Understanding the genetic architecture of beef cattle growth cannot be limited simply to the genome-wide association study (GWAS) for body weight at any specific ages, but should be extended to a more general purpose by considering the whole growth trajectory over time using a growth curve approach. For such an approach, the parameters that are used to describe growth curves were treated as phenotypes under a GWAS model. Data from 1,255 Brahman cattle that were weighed at birth, 6, 12, 15, 18, and 24 months of age were analyzed. Parameter estimates, such as mature weight (A) and maturity rate (K) from nonlinear models are utilized as substitutes for the original body weights for the GWAS analysis. We chose the best nonlinear model to describe the weight-age data, and the estimated parameters were used as phenotypes in a multi-trait GWAS. Our aims were to identify and characterize associated SNP markers to indicate SNP-derived candidate genes and annotate their function as related to growth processes in beef cattle. The Brody model presented the best goodness of fit, and the heritability values for the parameter estimates for mature weight (A) and maturity rate (K) were 0.23 and 0.32, respectively, proving that these traits can be a feasible alternative when the objective is to change the shape of growth curves within genetic improvement programs. The genetic correlation between A and K was -0.84, indicating that animals with lower mature body weights reached that weight at younger ages. One hundred and sixty seven (167) and two hundred and sixty two (262) significant SNPs were associated with A and K, respectively.

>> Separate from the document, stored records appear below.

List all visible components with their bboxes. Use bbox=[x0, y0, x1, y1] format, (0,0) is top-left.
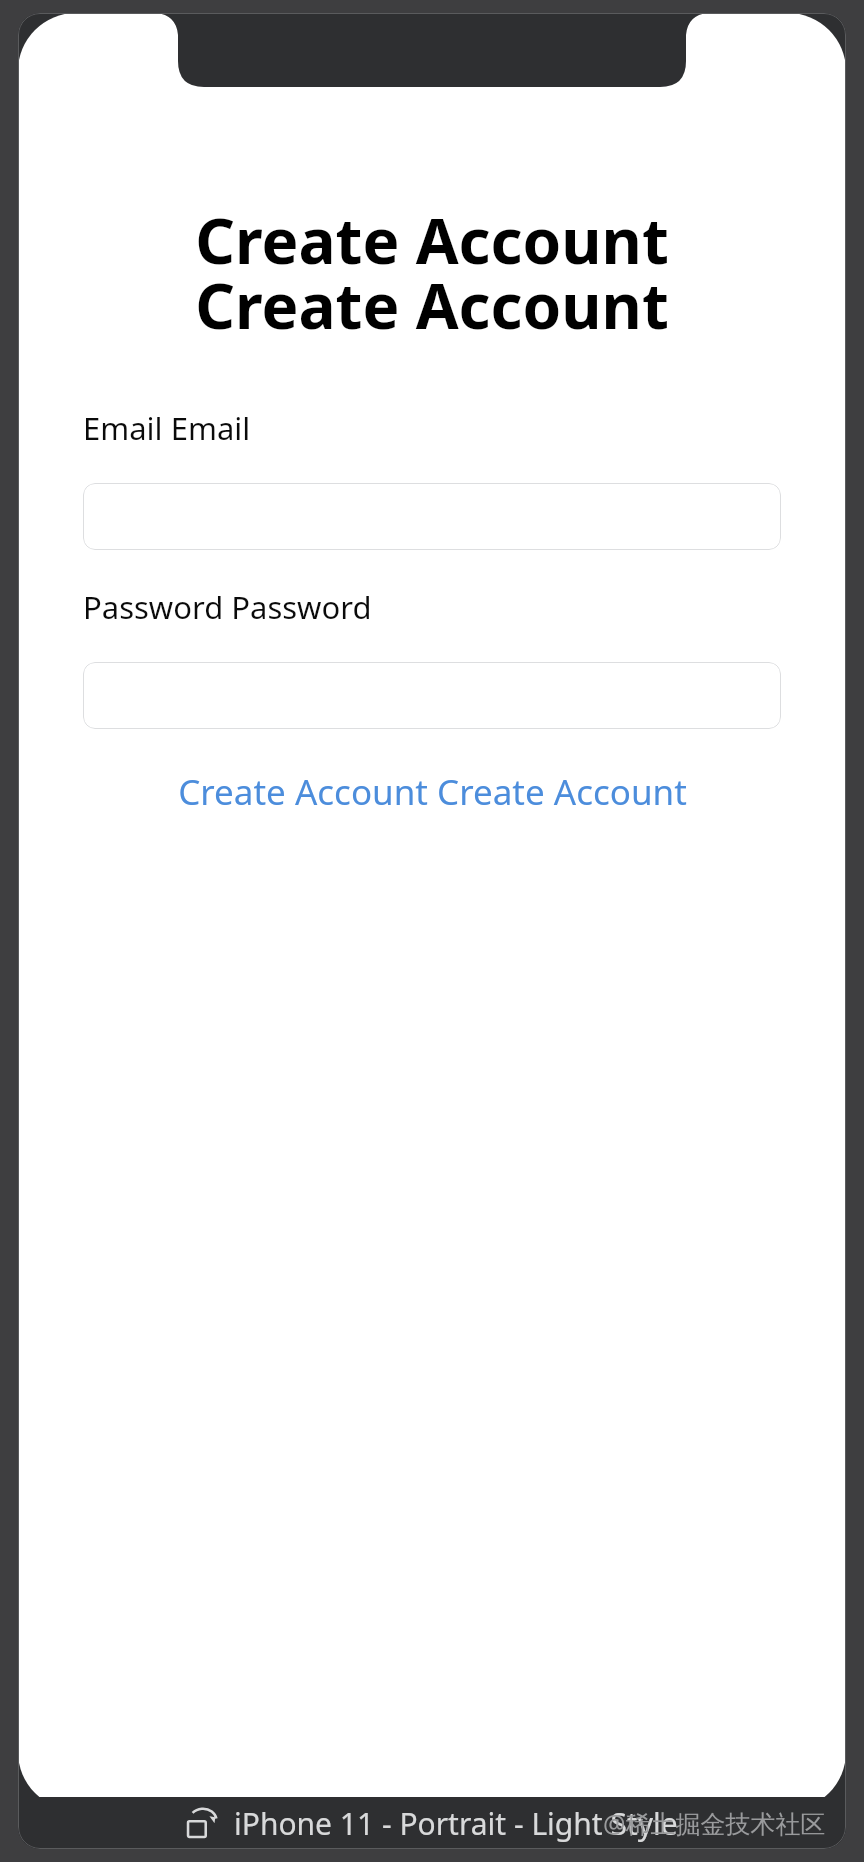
button[interactable] bbox=[83, 662, 781, 729]
staticText: iPhone 11 - Portrait - Light Style bbox=[234, 1803, 678, 1844]
staticText: Password Password bbox=[83, 586, 372, 628]
staticText: Email Email bbox=[83, 407, 251, 449]
staticText: @稀土掘金技术社区 bbox=[603, 1806, 826, 1840]
button[interactable]: Rotate device bbox=[186, 1807, 220, 1841]
button[interactable] bbox=[83, 483, 781, 550]
staticText: Create Account Create Account bbox=[18, 198, 846, 347]
staticText: Create Account Create Account bbox=[178, 768, 687, 816]
button[interactable]: Create Account Create Account bbox=[18, 757, 846, 827]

The annotated genes closest to the most significant SNPs for A had direct biological functions related to muscle development (RAB28), myogenic induction (BTG1), fetal growth (IL2), and body weights (APEX2); K genes were functionally associated with body weight, body height, average daily gain (TMEM18), and skeletal muscle development (SMN1). Candidate genes emerging from this GWAS may inform the search for causative mutations that could underpin genomic breeding for improved growth rates.

Suggested Citation

  • Aline Camporez Crispim & Matthew John Kelly & Simone Eliza Facioni Guimarães & Fabyano Fonseca e Silva & Marina Rufino Salinas Fortes & Raphael Rocha Wenceslau & Stephen Moore, 2015. "Multi-Trait GWAS and New Candidate Genes Annotation for Growth Curve Parameters in Brahman Cattle," PLOS ONE, Public Library of Science, vol. 10(10), pages 1-19, October.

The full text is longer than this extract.